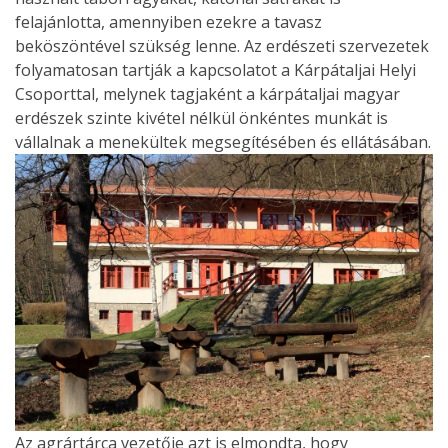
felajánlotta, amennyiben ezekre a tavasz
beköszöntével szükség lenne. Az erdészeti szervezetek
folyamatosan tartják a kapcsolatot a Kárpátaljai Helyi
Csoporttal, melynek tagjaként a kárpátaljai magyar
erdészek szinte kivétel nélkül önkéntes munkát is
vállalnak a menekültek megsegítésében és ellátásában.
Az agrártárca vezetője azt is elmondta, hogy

> [What is needed]
With the pictures omitted, the material is to be transcribed exactly.

> [Expected answer]
felajánlotta, amennyiben ezekre a tavasz
beköszöntével szükség lenne. Az erdészeti szervezetek
folyamatosan tartják a kapcsolatot a Kárpátaljai Helyi
Csoporttal, melynek tagjaként a kárpátaljai magyar
erdészek szinte kivétel nélkül önkéntes munkát is
vállalnak a menekültek megsegítésében és ellátásában.
Az agrártárca vezetője azt is elmondta, hogy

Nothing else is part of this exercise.